Olho as fotos da multidão reunida na orla do Guaíba no último final de semana, quando completei dois meses de quarentena, e penso que sou um idiota. Por que me privo dessa maravilha que é passear num domingo de sol à beira do rio? Então lembro de outras fotos, daqui e de mundo afora, de cemitérios e hospitais, de informes, estudos, estatísticas, relatos e casos já de gente próxima e aí penso que – bom, penso outra coisa.
Não desejo ofender ninguém. Quem sabe estão com a razão? Concedo a todos que ali estão amontoados, desprotegidos e sorridentes o pleno direito de argumentarem a seu favor. Gostaria de escutar, de caminhar até eles e perguntar de onde tiram tanto desprendimento para prosseguir como se nada dramático estivesse acontecendo no mundo. Mas não tenho como retornar até o lugar e o momento, não tenho como sair de casa e fazer essa pergunta, apenas imagino.

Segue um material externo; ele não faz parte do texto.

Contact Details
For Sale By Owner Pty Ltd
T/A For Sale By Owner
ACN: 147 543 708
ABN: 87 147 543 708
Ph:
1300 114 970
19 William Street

Imagino que vejam, antes de tudo, como uma decisão individual na qual ninguém mais deva se intrometer. Problema meu, não abro mão do meu passeio e fim. Talvez também sintam-se imunes: sou jovem, sou atleta, não vou me contaminar nem adoecer. É certo que se justificam mutuamente, todo mundo está indo, por que eu vou ficar em casa? E quem sabe estejam mesmo desinformados da pandemia, crendo que é um vírus inócuo e passageiro que já está indo embora, perfeitamente administrável pelos sistemas de saúde.

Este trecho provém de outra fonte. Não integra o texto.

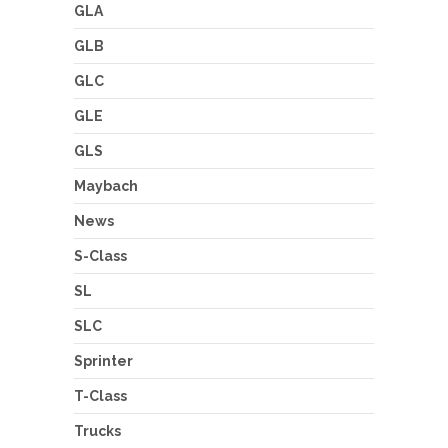
GLA
GLB
GLC
GLE
GLS
Maybach
News
S-Class
SL
SLC
Sprinter
T-Class
Trucks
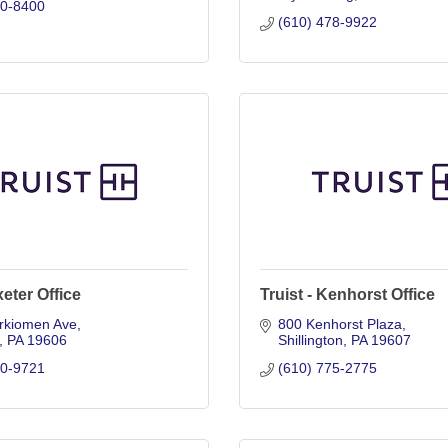
20-8400
(610) 478-9922
xeter Office
Truist - Kenhorst Office
rkiomen Ave
800 Kenhorst Plaza
PA
19606
Shillington
PA
19607
70-9721
(610) 775-2775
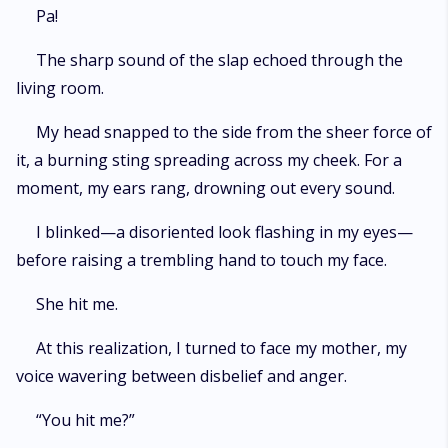
Pa!
The sharp sound of the slap echoed through the
living room.
My head snapped to the side from the sheer force of
it, a burning sting spreading across my cheek. For a
moment, my ears rang, drowning out every sound.
I blinked—a disoriented look flashing in my eyes—
before raising a trembling hand to touch my face.
She hit me.
At this realization, I turned to face my mother, my
voice wavering between disbelief and anger.
“You hit me?”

Acontece que todas essas teses carecem de fundamento: a doença é altamente transmissível e estamos ainda abaixo do pico da contaminação à qual, aliás, todos estão sujeitos, em qualquer idade e condição física – e o sistema de saúde está neste exato momento à beira de total colapso. Acontece também que exatamente os mesmos equívocos são propagados pelo presidente da república e seus comparsas de genocídio no governo brasileiro, por mais que os números os contradigam, por mais que o resto da humanidade e da via láctea sustente e prove o contrário.

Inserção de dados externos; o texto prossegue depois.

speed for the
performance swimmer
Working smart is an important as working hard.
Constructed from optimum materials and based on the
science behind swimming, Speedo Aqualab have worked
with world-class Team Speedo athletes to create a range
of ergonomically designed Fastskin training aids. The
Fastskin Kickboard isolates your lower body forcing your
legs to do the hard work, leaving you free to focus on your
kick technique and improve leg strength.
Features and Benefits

Posso então deduzir que a multidão serelepe das fotos, sorvendo um mate e se enturmando com toda tranquilidade, é feita de bons ouvintes, ou mais certamente de eleitores e seguidores do Bolsonaro. E que partilham com ele não apenas o descaso com a pandemia do coronavírus, mas a ânsia de destruir tudo que de socialmente positivo se conseguiu a muito custo encaminhar no país. E que, tal como sempre na triste história brasileira de golpes e caçadores de marajás, lá adiante vai sobrar para nós que levamos a pecha de esquerdalha – os que gentilmente nos confinamos em prol do coletivo, os que sempre alertamos, batalhamos e votamos por um estado de mínimo mal-estar social é que teremos um dia de juntar essa imensa merda que gente alegrinha e de coração leve como a Regina Duarte vai deixando pelo caminho.
Sem querer ofender ninguém, é aí que me sinto um completo idiota.